Herbalism is sometimes spoken of as one of the “healing arts,” along with acupuncture, chiropractic, counseling, and massage therapy. These practices and any other non-invasive ways of healing people and planet are “crafts” carefully learned, practiced and applied, that truly become “art” at the point where we:
1. Make our work with herbs a creative process and apply our own imaginations.
2. Strive to maximize our herbalist knowledge and skills.
3. Seek to heal people at the deepest emotional and spiritual as well as physical levels.
4. Try, as a matter of both course and principle, to practice our plant medicine as beautifully as possible!
I wrote our Plant Healer book The Enchanted Healer because of feeling certain that our enchantment with plants and healing is every bit as important to our effectiveness and satisfaction as is our herbal knowledge and skill at treatment. The following is abridged from that chapter of that book, championing a creative and joyous herbalism that is possible for everyone, no matter how much you know or how much experience with plants and healing you have had.

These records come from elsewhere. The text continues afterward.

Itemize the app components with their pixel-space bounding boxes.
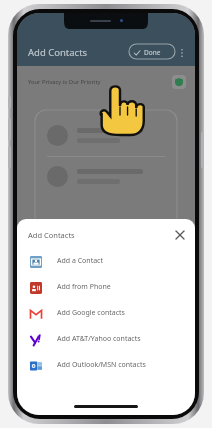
staticText: Add Google contacts — [57, 308, 125, 318]
button[interactable]: Privacy — [172, 75, 186, 89]
button[interactable]: Done — [124, 45, 170, 60]
button[interactable]: Add Google contacts — [17, 300, 195, 326]
staticText: Add a Contact — [57, 256, 103, 266]
staticText: Add Contacts — [28, 230, 75, 240]
staticText: Add Contacts — [28, 46, 88, 59]
staticText: Add Outlook/MSN contacts — [57, 360, 146, 370]
button[interactable]: Add Outlook/MSN contacts — [17, 352, 195, 378]
staticText: Add from Phone — [57, 282, 111, 292]
button[interactable]: Close — [172, 227, 187, 242]
button[interactable]: Add from Phone — [17, 274, 195, 300]
button[interactable]: Add AT&T/Yahoo contacts — [17, 326, 195, 352]
button[interactable]: Add a Contact — [17, 248, 195, 274]
button[interactable]: More options — [175, 46, 188, 59]
staticText: Done — [144, 48, 161, 57]
staticText: Add AT&T/Yahoo contacts — [57, 334, 141, 344]
staticText: Your Privacy is Our Priority — [28, 78, 101, 86]
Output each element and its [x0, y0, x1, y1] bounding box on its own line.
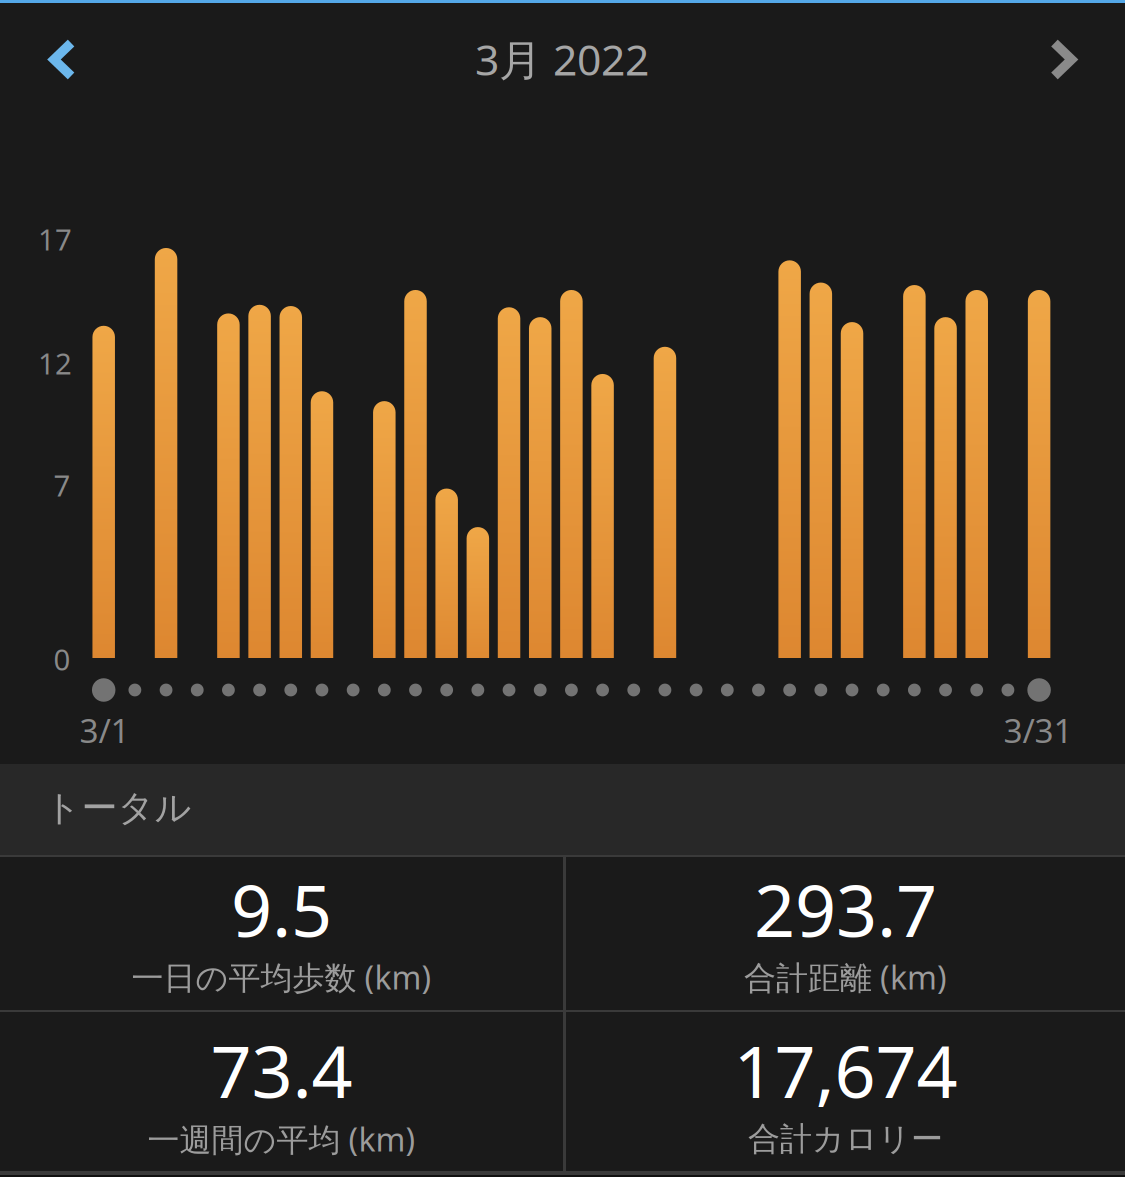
staticText: 9.5	[231, 861, 332, 957]
staticText: 3/1	[80, 708, 130, 752]
staticText: 合計カロリー	[748, 1119, 943, 1159]
staticText: 73.4	[210, 1022, 352, 1118]
staticText: 17	[38, 220, 72, 258]
staticText: 3月 2022	[475, 31, 649, 87]
staticText: 3/31	[1004, 708, 1072, 752]
staticText: 7	[54, 466, 70, 504]
staticText: 0	[54, 640, 70, 678]
staticText: 一週間の平均 (km)	[148, 1118, 416, 1160]
staticText: トータル	[44, 786, 192, 830]
staticText: 293.7	[754, 861, 937, 957]
button[interactable]: 前の月	[13, 14, 109, 110]
staticText: 12	[38, 344, 72, 382]
button[interactable]: 17,674	[566, 1012, 1125, 1171]
staticText: 合計距離 (km)	[744, 956, 947, 998]
button[interactable]: 73.4	[0, 1012, 563, 1171]
staticText: 17,674	[734, 1022, 958, 1118]
button[interactable]: 9.5	[0, 857, 563, 1010]
button[interactable]: 293.7	[566, 857, 1125, 1010]
staticText: 一日の平均歩数 (km)	[132, 956, 432, 998]
button[interactable]: 次の月	[1016, 14, 1112, 110]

You might think, “Of course beauty and enchantment matter,” but these days a stark line is often drawn between conventional medical care and alternative or holistic therapies, between phytotherapy and folk herbalism, between hard science and folklore, between the necessary growing of food crops and the nonessential raising of ornamentals, as well as between the supposed florid artist’s life and the sober existence and sensible priorities of regular people. Not so in many ancient and tribal societies, nor in the attractive land-informed cultures that we are together working to create. For them and us – from nourishment to remedy, from planting to harvest, birth to death – is an opportunity to meld ritual and necessity, substance and gesture, artfulness and practicality, working to make every act and result not only productive but evermore meaningful, beauteous and satisfying!